Speed doesn’t faze Fogleman. He has an innate ability, his father says, to see the race in slow motion as he maneuvers No. 8 150 laps or so around a circular track.

He has competed against drivers at least twice his age, and when he was young, some older drivers would edge their car close during a race and try to unnerve him.

When they did, Fogleman would hear his dad’s voice come across the built-in earphones in his helmet.

“Don’t let it get to you,” his dad would say. “What they do to you, you do to them.”

Those tactics didn’t rattle Fogleman. He saw it as a tactic of racing, and soon, he learned to use those same tactics himself.

“He’s really laid back when he’s out of the car, but when he straps on his helmet, he’s a different person,” says Jay Fogleman, who owns a construction demolition landfill on the family farm. “He’s aggressive on the race track. It’s like flipping a switch.”

 

A Demanding Lifestyle

Throughout his high school years, Fogleman went at Durham Academy during the week. On many weekends, he lived at the race track.

In the competition known as the Super Late Model Series, which covers the entire East Coast, Fogleman accumulated enough points to become its youngest champion in 2015. Fogleman was only 15.

It wasn’t easy.

During the week, he attended Durham Academy, a private school. He’d miss classes on Friday, catch up on coursework online and finish homework at a race track somewhere on the East Coast.

Saturday was race day, and Fogleman stayed at a track from daybreak to way into the night. By Sunday, Fogleman, his dad and their volunteer crew members would drive home. Sometimes, Fogleman flew home by himself to make school on Monday.

Fogleman did that month after month, year after year.

That frenetic schedule caused Fogleman to grow up quick. He spent more time with adults than kids his age, and he learned to measure his life in years, not weeks.

He learned firsthand the importance of hard work and discipline and the need to see failure as an impetus to improve. Those race-track lessons also gave him a laser-like focus on long-term goals that could make him a better race car driver.

Yet, one race-track accolade had alluded him. He hadn’t won a race. That happened in his home state of North Carolina. He was 16. Papa was there. So was his dad.

 

The Ripple Effect of Success

With one lap to go at the Hickory Motor Speedway, Fogleman saw it.

The white flag. One lap to go.

No more than four car lengths behind him was another car. Fogleman punched it and spotted the checkered flag waving in the air. He won.

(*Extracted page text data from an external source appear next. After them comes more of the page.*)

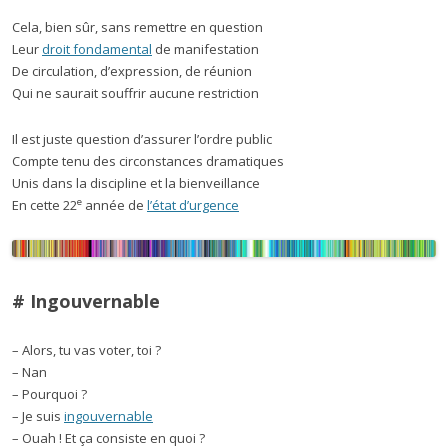
Cela, bien sûr, sans remettre en question
Leur
droit fondamental
de manifestation
De circulation, d’expression, de réunion
Qui ne saurait souffrir aucune restriction
Il est juste question d’assurer l’ordre public
Compte tenu des circonstances dramatiques
Unis dans la discipline et la bienveillance
e
En cette 22
année de
l’état d’urgence
# Ingouvernable
– Alors, tu vas voter, toi ?
– Nan
– Pourquoi ?
– Je suis
ingouvernable
– Ouah ! Et ça consiste en quoi ?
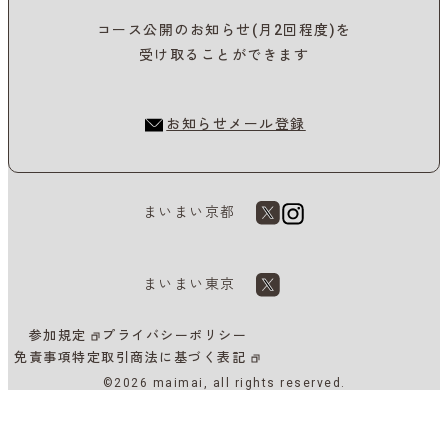
コース公開のお知らせ(月2回程度)を
受け取ることができます
お知らせメール登録
まいまい京都
まいまい東京
参加規定
プライバシーポリシー
免責事項
特定取引商法に基づく表記
©2026 maimai, all rights reserved.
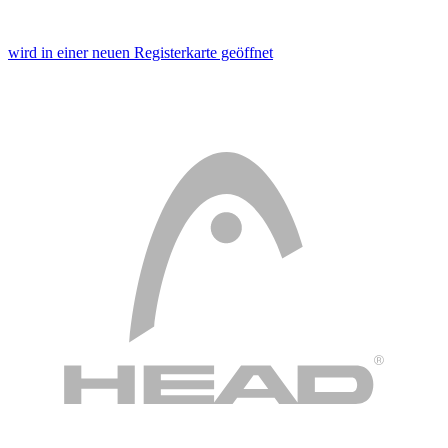
wird in einer neuen Registerkarte geöffnet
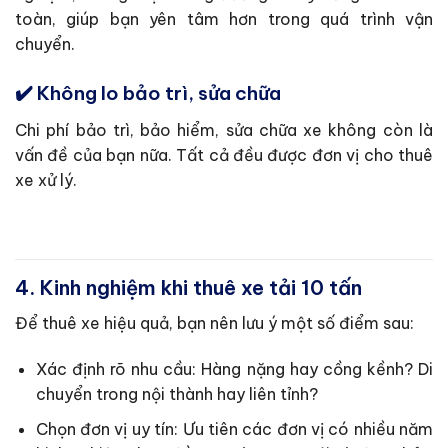
toàn, giúp bạn yên tâm hơn trong quá trình vận
chuyển.
✔️ Không lo bảo trì, sửa chữa
Chi phí bảo trì, bảo hiểm, sửa chữa xe không còn là
vấn đề của bạn nữa. Tất cả đều được đơn vị cho thuê
xe xử lý.
4. Kinh nghiệm khi thuê xe tải 10 tấn
Để thuê xe hiệu quả, bạn nên lưu ý một số điểm sau:
Xác định rõ nhu cầu: Hàng nặng hay cồng kềnh? Di
chuyển trong nội thành hay liên tỉnh?
Chọn đơn vị uy tín: Ưu tiên các đơn vị có nhiều năm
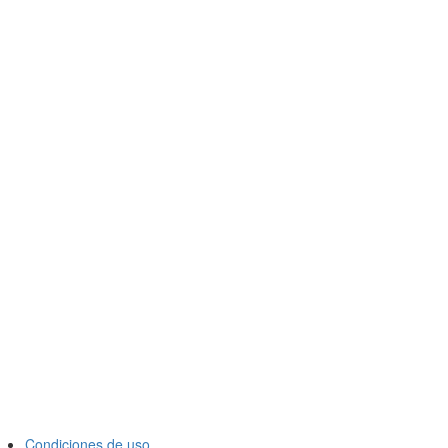
Condiciones de uso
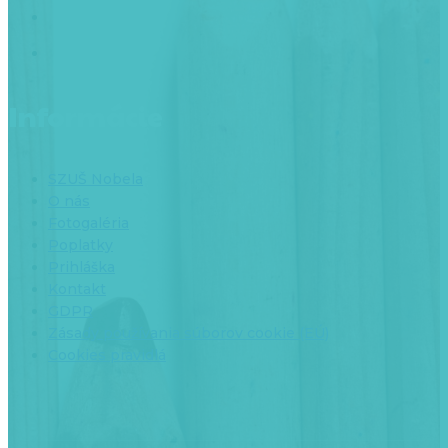
Informácie
SZUŠ Nobela
O nás
Fotogaléria
Poplatky
Prihláška
Kontakt
GDPR
Zásady používania súborov cookie (EÚ)
Cookies pravidlá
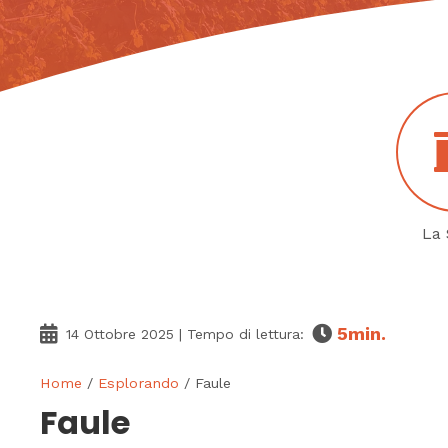
La 
5
min.
14 Ottobre 2025
| Tempo di lettura:
Home
/
Esplorando
/ Faule
Faule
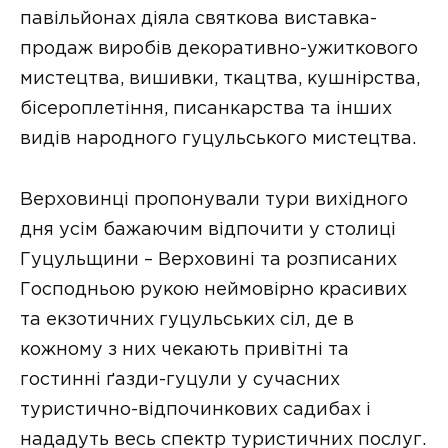
павільйонах діяла святкова виставка-
продаж виробів декоративно-ужиткового
мистецтва, вишивки, ткацтва, кушнірства,
бісероплетіння, писанкарства та інших
видів народного гуцульського мистецтва.
Верховинці пропонували тури вихідного
дня усім бажаючим відпочити у столиці
Гуцульщини – Верховині та розписаних
Господньою рукою неймовірно красивих
та екзотичних гуцульських сіл, де в
кожному з них чекають привітні та
гостинні ґазди-гуцули у сучасних
туристично-відпочинкових садибах і
нададуть весь спектр туристичних послуг.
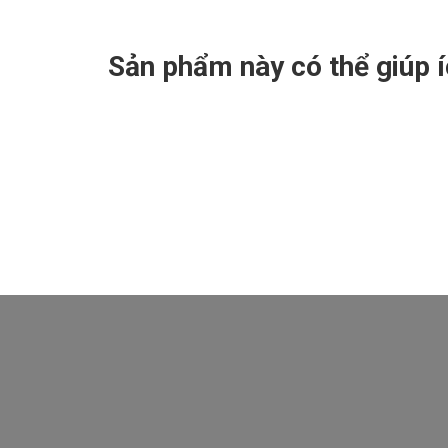
Sản phẩm này có thể giúp 
Nhận mã CODE giảm hơn 52% giá trị khóa học 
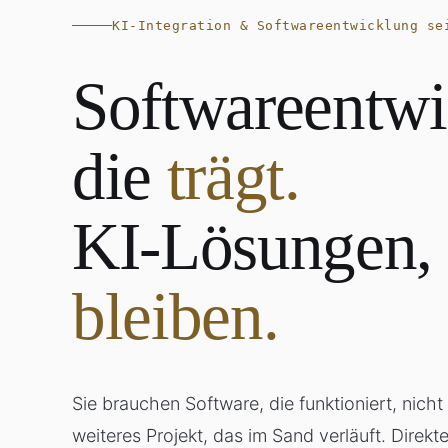
KI-Integration & Softwareentwicklung se
Softwareentwi
die
trägt.
KI-Lösungen, 
bleiben.
Sie brauchen Software, die funktioniert, nicht 
weiteres Projekt, das im Sand verläuft. Direkt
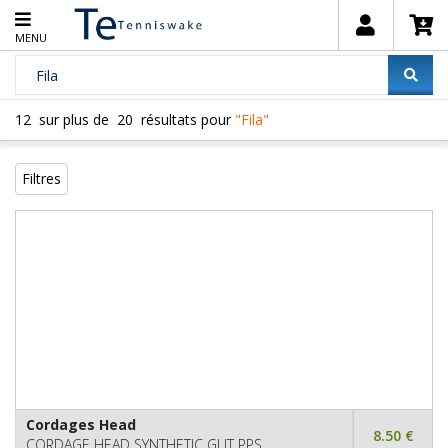
MENU
12
sur plus de
20
résultats pour
"Fila"
Filtres
Cordages Head
8.50 €
CORDAGE HEAD SYNTHETIC GUT PPS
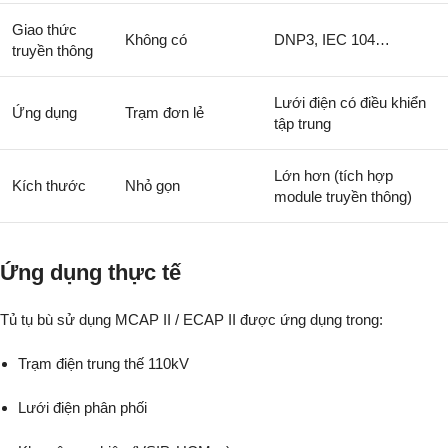
Giao thức
Không có
DNP3, IEC 104…
truyền thông
Lưới điện có điều khiển
Ứng dụng
Trạm đơn lẻ
tập trung
Lớn hơn (tích hợp
Kích thước
Nhỏ gọn
module truyền thông)
Ứng dụng thực tế
Tủ tụ bù sử dụng MCAP II / ECAP II được ứng dụng trong:
Trạm điện trung thế 110kV
Lưới điện phân phối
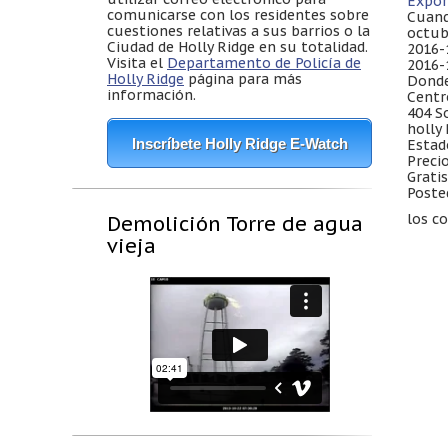
Expor
comunicarse con los residentes sobre
Cuand
cuestiones relativas a sus barrios o la
octub
Ciudad de Holly Ridge en su totalidad.
2016-
Visita el
Departamento de Policía de
2016-
Holly Ridge
página para más
Donde
información.
Centr
404 S
holly
Inscríbete Holly Ridge E-Watch
Estad
Precio
Gratis
Poste
los c
Demolición Torre de agua
vieja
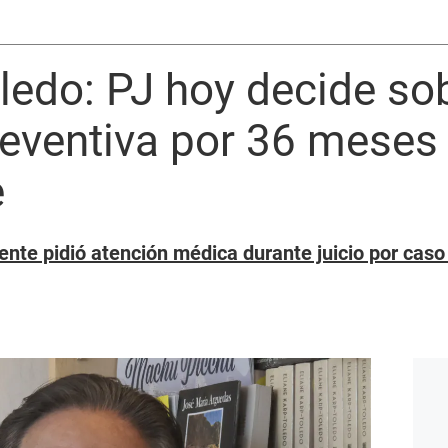
ledo: PJ hoy decide so
reventiva por 36 meses
e
nte pidió atención médica durante juicio por caso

In the winner’s circle, his grandfather cried. His dad bear-hugged him, saying, “I’m so proud of you!” Holding the checkered flag, Fogleman was a jumble of emotions.

Yet, one thing he knew for sure. The burden he had felt for years was gone.

“I felt this weight had been lifted off me, and after the win, a switch flipped,” he says today. “Before the win, I was nervous before a race and didn’t talk to people. After the win, I was more relaxed, and I wasn’t as uptight. I became a better racer.”

Fogleman’s first win came in September 2016. He was 16. A year later, he won three more in three consecutive months — in September, October and November.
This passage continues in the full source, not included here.